Pero en esto reside la relevancia de su crítica a lo que ocurre en México. A mi juicio, no es un error ni una manifestación de “la soberbia petulante británica” (Riva Palacio en su columna del 28 de mayo) su final llamado a EE.UU. y a su belicoso presidente Joe Biden a intervenir, con prudencia pero con firme decisión, en los asuntos mexicanos. Es la voz de los más poderosos Bancos del mundo, inquietos, preocupados e irritados por lo que está ocurriendo en México; y quizá sea un mensaje del mismo Biden a López Obrador usando como boca de ganso a The Economist. Sí, es un intervencionismo abierto la portada y el artículo del semanario, pero no de su director ni de los editores de la revista, como reclama el canciller Ebrard, sino de quienes gobiernan el mundo.
Y el primero que debe entenderlo es López Obrador, porque es él, con su arrogancia ignorante, con su total desconocimiento de la geopolítica, del movimiento de los grandes intereses del planeta, el que los está provocando e irritando irresponsablemente al dañar sus intereses con medidas de política económica y de política a secas, sintiéndose todopoderoso y capaz de desafiar al imperio financiero, económico y militar de las potencias. Yo lo dije en un mitin de campaña en 2018 con estas palabras: “La propuesta de la izquierda me parece doblemente peligrosa porque no plantea la verdad sobre la situación del modelo económico y, por lo tanto, no plantea medidas económicas que realmente remedien el problema y, en cambio, plantea medidas demagógicas que, sin ser la solución, van a desestabilizar al país y van a crear una atmósfera muy difícil de controlar”. Esto es exactamente lo que estamos viviendo hoy.
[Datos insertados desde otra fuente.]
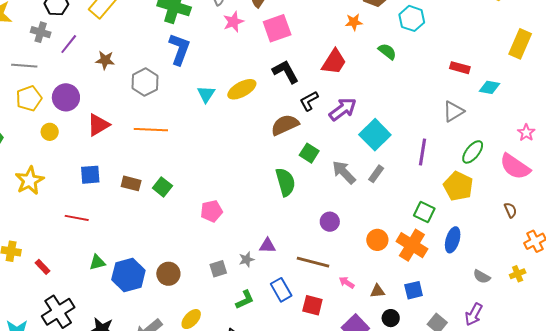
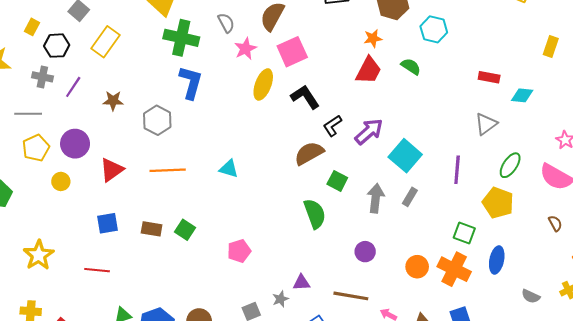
yellow rectangle: (520, 44) -> (551, 47), size x0.7
red trapezoid: (334, 62) -> (368, 70), moved
yellow ellipse: (242, 89) -> (263, 84), moved, turned -36
cyan triangle: (206, 94) -> (229, 169), moved, turned -42
gray arrow: (344, 172) -> (376, 198), turned 56
yellow star: (30, 181) -> (39, 255), moved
Es el presidente quien está provocando la tormenta que nos amenaza. No sabe calcular su margen de maniobra ante las grandes potencias; se olvida que el 80% de nuestras exportaciones van a EE.UU., que casi toda la IED viene de allá y que miles de familias mexicanas pobres viven de las remesas de sus hijos. No ha entendido que la soberanía no se defiende ni se conquista con discursos arrogantes y vacíos, o con leyes que dañan más al país que a los agentes de seguridad extranjeros, sino trabajando ardua e inteligentemente para disminuir nuestra dependencia colonial respecto al coloso del norte. Y como no entiende eso, desafía con imprudencia a EE. UU. sin tener claro qué hará en caso de un contragolpe demoledor. Eso es hacerle al aprendiz de brujo, que aprendió a despertar al diablo pero no a dormirlo en caso de peligro.
Provoca la ira de las potencias mientras mina y destruye el profesionalismo y la permanente preparación de nuestro ejército, convirtiéndolo en milusos. Y ante una advertencia tan severa como la de The Economist, contesta con diatribas, descalificaciones y consejos periodísticos. Pues ¿no que uno puede hacer todo, menos el ridículo? The Economist no puede ni quiere salvar a los mexicanos; pero su amenaza debe prevenirnos, debe ponernos en movimiento decididos a conjurar el peligro y a poner el verdadero remedio a la situación: sacar a Morena de Palacio Nacional empezando ya, el próximo 6 de junio, para comenzar a construir un México nuevo.